Mal ehrlich, wie oft sind Gebete einfach nur Monologe? Ich bitte Gott um etwas oder erzähle ihm von meinen Ängsten und Sorgen, um dann mit Bitten das Gebet zu beenden. Gelegentlich drücke ich auch mein Unverständnis darüber aus, warum Gott bestimmte Dinge zulässt und nicht handelt. Und wie oft ist mein Gebet aus der Not geboren: Tun sich unerwartet Probleme auf, schicke ich schnell ein Stoßgebet gen Himmel. Oft sage ich auch einfach nur danke für all das Schöne und Gute, das Gott mir jeden Tag schenkt. Aber eher selten gebe ich Gott die Gelegenheit, auch etwas zu sagen.

Gott wünscht sich Dialog
Er möchte mit mir kommunizieren. Er verspricht sogar, auf mein Gebet zu antworten: „Wende dich an mich und ich werde dir antworten!“ (Jeremia 33,3). Für mich klingt es fast so, als könne Gott es kaum erwarten zu antworten. Komm zu mir, sprich mit mir und ich werde dir antworten – das ist seine Einladung. Gebet ist keine Einbahnstraße. Gott hat auch etwas zu sagen. Es wäre schlichtweg dumm, ihm nicht zuzuhören. Er hat sogar versprochen, dass ich ihn hören und verstehen werde: „Meine Schafe hören meine Stimme“ (Johannes 10,27).

Gott will sich mitteilen
Er möchte mir antworten und direkt in meine Lebenssituation hineinsprechen. „Ich sage dir, was du tun sollst, und zeige dir den richtigen Weg“ (Psalm 32,8).

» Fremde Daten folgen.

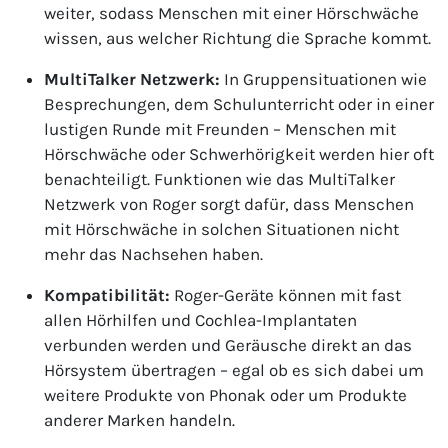
weiter, sodass Menschen mit einer Hörschwäche
wissen, aus welcher Richtung die Sprache kommt.
MultiTalker Netzwerk:
In Gruppensituationen wie
Besprechungen, dem Schulunterricht oder in einer
lustigen Runde mit Freunden – Menschen mit
Hörschwäche oder Schwerhörigkeit werden hier oft
benachteiligt. Funktionen wie das MultiTalker
Netzwerk von Roger sorgt dafür, dass Menschen
mit Hörschwäche in solchen Situationen nicht
mehr das Nachsehen haben.
Kompatibilität:
Roger-Geräte können mit fast
allen Hörhilfen und Cochlea-Implantaten
verbunden werden und Geräusche direkt an das
Hörsystem übertragen – egal ob es sich dabei um
weitere Produkte von Phonak oder um Produkte
anderer Marken handeln.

Gott möchte mir helfen, Menschen, Situationen und Ereignisse durch seine Augen, aus seiner Perspektive zu sehen, damit ich gute Entscheidungen treffen kann. Gott will mir sogar die Zukunft zeigen: „Wenn aber der Geist der Wahrheit kommt, hilft er euch dabei, die Wahrheit vollständig zu erfassen … Auch was in der Zukunft geschieht, wird er euch verkünden“ (Johannes 16,13). Um Gottes Reden wahrzunehmen, braucht es meine Bereitschaft zu hören. Ich muss ihm Raum geben, still werden.

Stille sein
Loslassen, aufhören, entspannen – genau das bedeutet das hebräische Wort „raphah“ : „Seid stille (raphah) und erkennt, dass ich Gott bin!“ (Psalm 46,11). Vor dem Hören tut Stille gut. Ich lasse meine Gedanken los, lasse es still werden in mir und richte meine Aufmerksamkeit auf Gott.

Hören
Ich höre erwartungsvoll und ohne Vorurteile. Gott entscheidet, wie er kommunizieren möchte: durch einen Eindruck, einen Gedanken, ein Bild. Manchmal spricht er durch eine hörbare Stimme oder durch ein Gefühl. Dann spüre ich Frieden, Freude, Hoffnung oder habe das Gefühl, geliebt und angenommen zu sein.

Wenn Gebet nicht nur Monolog, sondern Dialog ist, dann bekommt meine Zeit mit Gott eine ganz besondere Qualität. Dann wird Gebet Ausdruck einer gelebten Beziehung.